====== Material shown

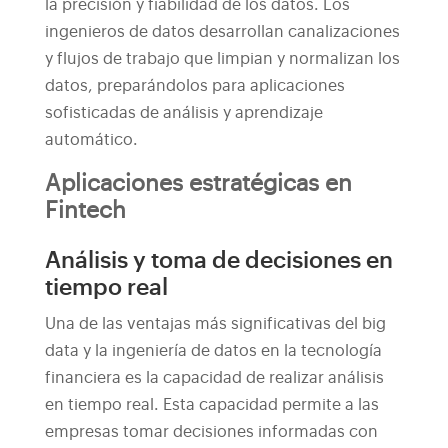
la precisión y fiabilidad de los datos. Los
ingenieros de datos desarrollan canalizaciones
y flujos de trabajo que limpian y normalizan los
datos, preparándolos para aplicaciones
sofisticadas de análisis y aprendizaje
automático.
Aplicaciones estratégicas en
Fintech
Análisis y toma de decisiones en
tiempo real
Una de las ventajas más significativas del big
data y la ingeniería de datos en la tecnología
financiera es la capacidad de realizar análisis
en tiempo real. Esta capacidad permite a las
empresas tomar decisiones informadas con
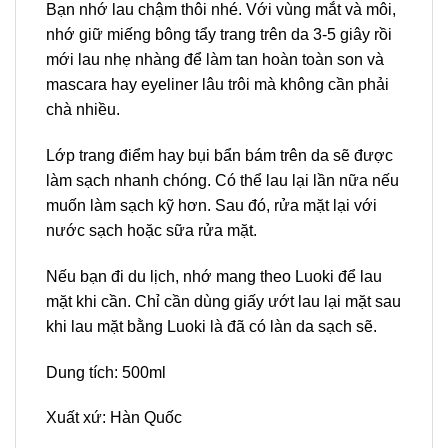
Bạn nhớ lau chậm thôi nhé. Với vùng mắt và môi,
nhớ giữ miếng bông tẩy trang trên da 3-5 giây rồi
mới lau nhẹ nhàng để làm tan hoàn toàn son và
mascara hay eyeliner lâu trôi mà không cần phải
chà nhiều.
Lớp trang điểm hay bụi bẩn bám trên da sẽ được
làm sạch nhanh chóng. Có thể lau lại lần nữa nếu
muốn làm sạch kỹ hơn. Sau đó, rửa mặt lại với
nước sạch hoặc sữa rửa mặt.
Nếu bạn đi du lịch, nhớ mang theo Luoki để lau
mặt khi cần. Chỉ cần dùng giấy ướt lau lại mặt sau
khi lau mặt bằng Luoki là đã có làn da sạch sẽ.
Dung tích: 500ml
Xuất xứ: Hàn Quốc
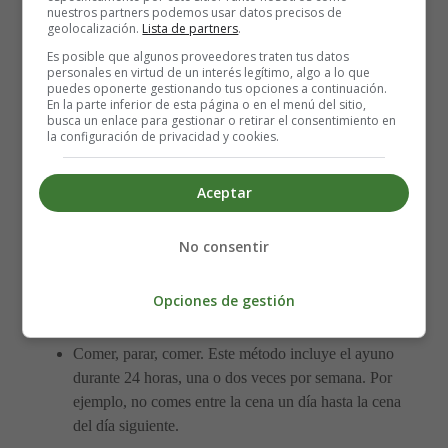
nuestros partners podemos usar datos precisos de
puede dar como resultado una pérdida de peso de 4 a 8%
geolocalización.
Lista de partners
.
en promedio.
Es posible que algunos proveedores traten tus datos
personales en virtud de un interés legítimo, algo a lo que
puedes oponerte gestionando tus opciones a continuación.
Existen varios métodos de ayuno intermitente, que
En la parte inferior de esta página o en el menú del sitio,
incluyen:
busca un enlace para gestionar o retirar el consentimiento en
la configuración de privacidad y cookies.
Ayuno en días alternos (dieta 5: 2). Usted come
normalmente durante cinco días a la semana y
Aceptar
restringe su consumo de calorías a 500 a 600 calorías
durante dos días a la semana.
No consentir
Método 16/8. Con este método, restringe su período
de alimentación a ocho horas. Por ejemplo, solo
Opciones de gestión
puedes comer entre las 12 p.m. y las 8 p.m. Luego
ayuna durante 16 horas en el medio.
Comer, parar, comer. Este método incluye el ayuno
durante 24 horas, una o dos veces por semana. Por
ejemplo, no comes entre la cena un día hasta la cena
del día siguiente.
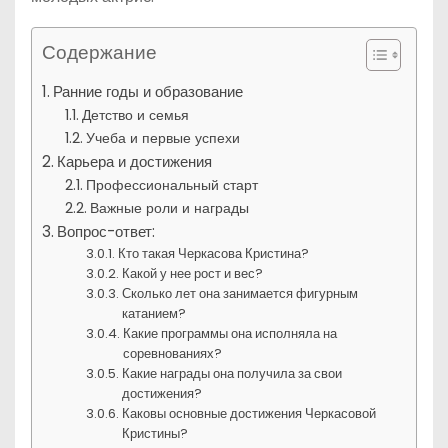
Содержание
Ранние годы и образование
Детство и семья
Учеба и первые успехи
Карьера и достижения
Профессиональный старт
Важные роли и награды
Вопрос-ответ:
Кто такая Черкасова Кристина?
Какой у нее рост и вес?
Сколько лет она занимается фигурным
катанием?
Какие программы она исполняла на
соревнованиях?
Какие награды она получила за свои
достижения?
Каковы основные достижения Черкасовой
Кристины?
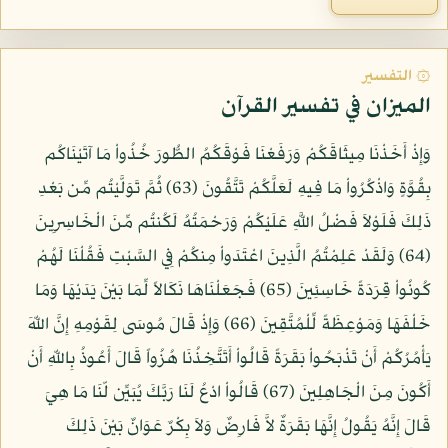
۞ التفسير
الميزان في تفسير القرآن
وَإِذْ أَخَذْنَا مِيثَاقَكُمْ وَرَفَعْنَا فَوْقَكُمُ الطُّورَ خُذُواْ مَا آتَيْنَاكُم
بِقُوَّةٍ وَاذْكُرُواْ مَا فِيهِ لَعَلَّكُمْ تَتَّقُونَ (63) ثُمَّ تَوَلَّيْتُم مِّن بَعْدِ
ذَلِكَ فَلَوْلاَ فَضْلُ اللَّهِ عَلَيْكُمْ وَرَحْمَتُهُ لَكُنتُم مِّنَ الْخَاسِرِينَ
(64) وَلَقَدْ عَلِمْتُمُ الَّذِينَ اعْتَدَواْ مِنكُمْ فِي السَّبْتِ فَقُلْنَا لَهُمْ
كُونُواْ قِرَدَةً خَاسِئِينَ (65) فَجَعَلْنَاهَا نَكَالاً لِّمَا بَيْنَ يَدَيْهَا وَمَا
خَلْفَهَا وَمَوْعِظَةً لِّلْمُتَّقِينَ (66) وَإِذْ قَالَ مُوسَى لِقَوْمِهِ إِنَّ اللّهَ
يَأْمُرُكُمْ أَنْ تَذْبَحُواْ بَقَرَةً قَالُواْ أَتَتَّخِذُنَا هُزُواً قَالَ أَعُوذُ بِاللّهِ أَنْ
أَكُونَ مِنَ الْجَاهِلِينَ (67) قَالُواْ ادْعُ لَنَا رَبَّكَ يُبَيِّن لّنَا مَا هِيَ
قَالَ إِنَّهُ يَقُولُ إِنَّهَا بَقَرَةٌ لاَّ فَارِضٌ وَلاَ بِكْرٌ عَوَانٌ بَيْنَ ذَلِكَ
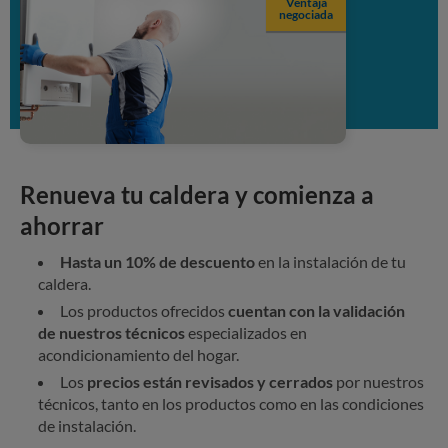
Ventaja
negociada
Renueva tu caldera y comienza a
ahorrar
Hasta un 10% de descuento
en la instalación de tu
caldera.
Los productos ofrecidos
cuentan con la validación
de
nuestros técnicos
especializados en
acondicionamiento del hogar.
Los
precios están
revisados y cerrados
por nuestros
técnicos, tanto en los productos como en las condiciones
de instalación.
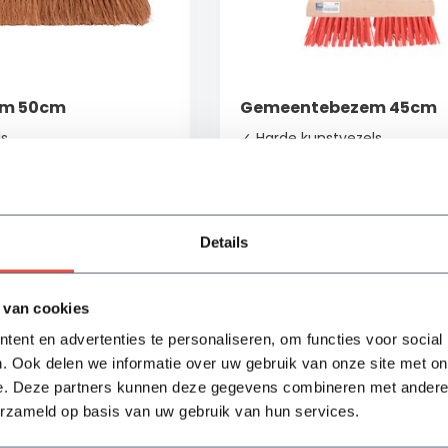
em 50cm
Gemeentebezem 45cm
s
✓ Harde kunstvezels
or het verwijderen van
✓ Geschikt voor het verwijde
o.a. grof vuil
te steel
✓ Incl. houten steel
Details
ad
Op voorraad
20,85
Bekijken
Bek
 van cookies
ent en advertenties te personaliseren, om functies voor social
. Ook delen we informatie over uw gebruik van onze site met on
e. Deze partners kunnen deze gegevens combineren met andere i
erzameld op basis van uw gebruik van hun services.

============

* _What to do_: In the listing above, start at the line with "mới lau nhẹ nhàng để làm tan hoàn toàn son và", go on through the line with "muốn làm sạch kỹ hơn. Sau đó, rửa mặt lại với", and copy each of those lines exactly; leave out all the rest.

* _Reply_:
mới lau nhẹ nhàng để làm tan hoàn toàn son và
mascara hay eyeliner lâu trôi mà không cần phải
chà nhiều.
Lớp trang điểm hay bụi bẩn bám trên da sẽ được
làm sạch nhanh chóng. Có thể lau lại lần nữa nếu
muốn làm sạch kỹ hơn. Sau đó, rửa mặt lại với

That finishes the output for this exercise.